Hey everyone. Capone in Chicago here.
Due to its seemingly dated subject matter (the brutality of police during 1980s, apartheid-era South Africa), my biggest fear is that audiences won’t see Catch a Fire because they’ll think they’ve seen it done several times before on the big screen, most prominently in 1987’s Cry Freedom with a young Denzel Washington as Steven Biko. But Catch A Fire has something of a hidden and far more modern agenda than simply retelling the true-life story of Patrick Chamusso (the exceptional Derek Luke), who was falsely rounded up by police after an attack at the nuclear power plant facility where he worked. Chamusso was tortured by government-sanctioned law enforcement, headed by Tom Robbins’ steely cool Nic Vos, but eventually set free. The police even tortured Chamusso’s wife (newcomer Bonnie Henna) just to get him to talk.

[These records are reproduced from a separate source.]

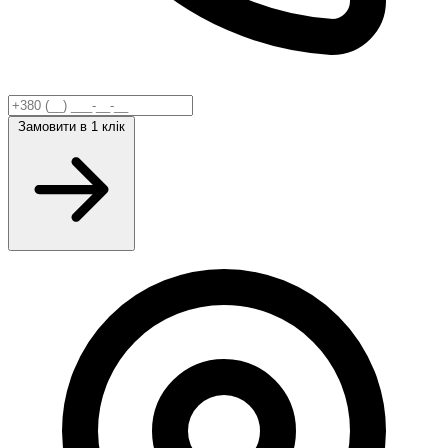
Замовити
в 1 клік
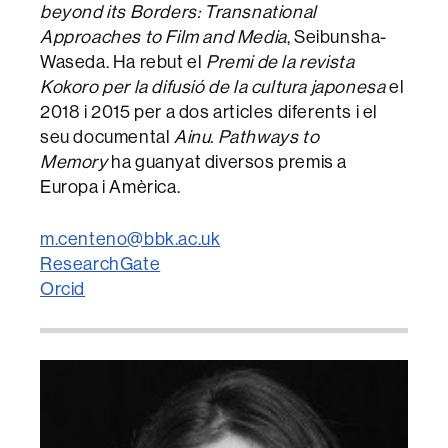
beyond its Borders: Transnational
Approaches to Film and Media
, Seibunsha-
Waseda. Ha rebut el
Premi de la revista
Kokoro per la difusió de la cultura japonesa
el
2018 i 2015 per a dos articles diferents i el
seu documental
Ainu. Pathways to
Memory
ha guanyat diversos premis a
Europa i Amèrica.
m.centeno@bbk.ac.uk
ResearchGate
Orcid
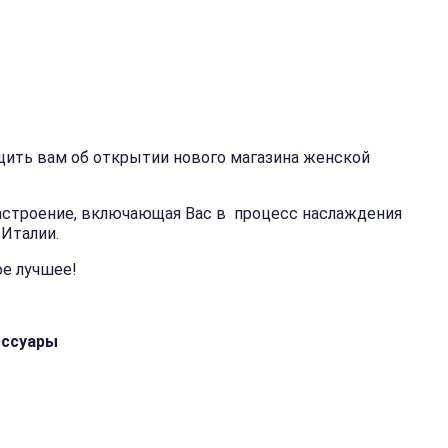
ить вам об открытии нового магазина женской
настроение, включающая Вас в процесс наслаждения
Италии.
е лучшее!
ессуары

Where Catch a Fire draws its modern parallel is what happens to Chamusso after his release. His rage and anger at what was done to him and his family drives him to join a rebel organization bent on plotting and carrying out attacks against the South African establishment that is holding his people down. Are they terrorists or are they freedom fighters? This is the question posed and pushed to the forefront of the film, a question that has loud echoes in today’s battles against terror.

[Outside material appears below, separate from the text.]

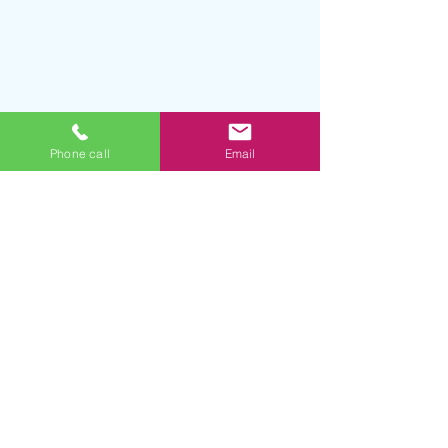
Phone call
Email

The film makes the clear point that Chamusso was absolutely the wrong man to mess with in that day and age in South Africa. He had made as much of a good life as a black man in South Africa could at the time. He held a management position at the power plant, and was making probably more than anyone else in the township where he lived. He was the last person the police should has suspected. But the film never makes the mistake of painting Chamusso as a perfect man. He is actively cheating on his wife (a fact that effectively landed him in jail in the first place since he was unwilling to account for missing hours in his timeline when the explosion at the plant happened), a fact that comes back to haunt him when he actually does plot a more substantial bombing of the nuclear facility.

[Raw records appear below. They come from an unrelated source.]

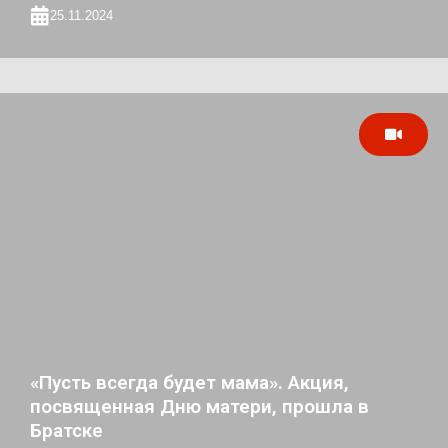
25.11.2024
«Пусть всегда будет мама». Акция,
посвященная Дню матери, прошла в
Братске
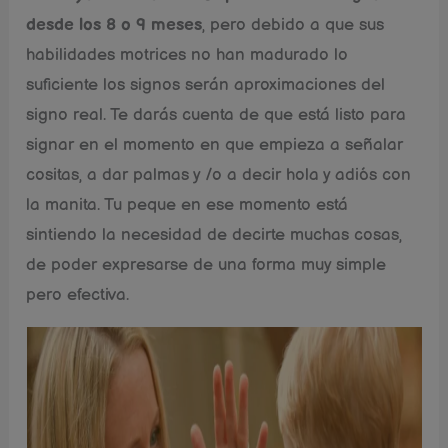
desde los 8 o 9 meses
, pero debido a que sus
habilidades motrices no han madurado lo
suficiente los signos serán aproximaciones del
signo real. Te darás cuenta de que está listo para
signar en el momento en que empieza a señalar
cositas, a dar palmas y /o a decir hola y adiós con
la manita. Tu peque en ese momento está
sintiendo la necesidad de decirte muchas cosas,
de poder expresarse de una forma muy simple
pero efectiva.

Director Phillip Noyce has carved out a nice career for himself putting the microscope on the world’s gross acts of injustice in such moving works as Rabbit-Proof Fence and The Quiet American (of course, he’s also celebrated covert American military action is such films as Patriot Games and Clear and Present Danger), and Catch a Fire may be his finest effort.
What is so unusual and riveting about this particular story is the relationship between Chamusso and Vos. It’s almost as if Vos is fully aware that he is caught in a brutality machine he’s caught up in, but he doesn’t have the strength to end his participation in it. In many ways, he sees clearly the end to the current way of life but decides to let it catch up with him rather than take steps to ending the practices of torture himself. There’s a scene in which Vos brings Chamusso to his home for dinner (while he’s still under arrest), and you can’t help but get a glimpse at how life should be between the two men and the two races.
Luke and Robbins don’t have that many scenes together, but when they share the screen, the tension level is palpable. They represent so much to each other and to us that you feel as if the entire future of the civilized world rests on their encounters. I’m not ruining anything by telling you that Chamusso was eventually caught and sent to the same island prison where Nelson Mandela spent so many years. And we do get an almost unnecessary sequence in which Chamusso spots an aged Vos and has to make the decision whether to enact his revenge or not. Make sure to stick around to the end of the film for documentary footage of the real Chamusso, updating us on his current efforts in South Africa.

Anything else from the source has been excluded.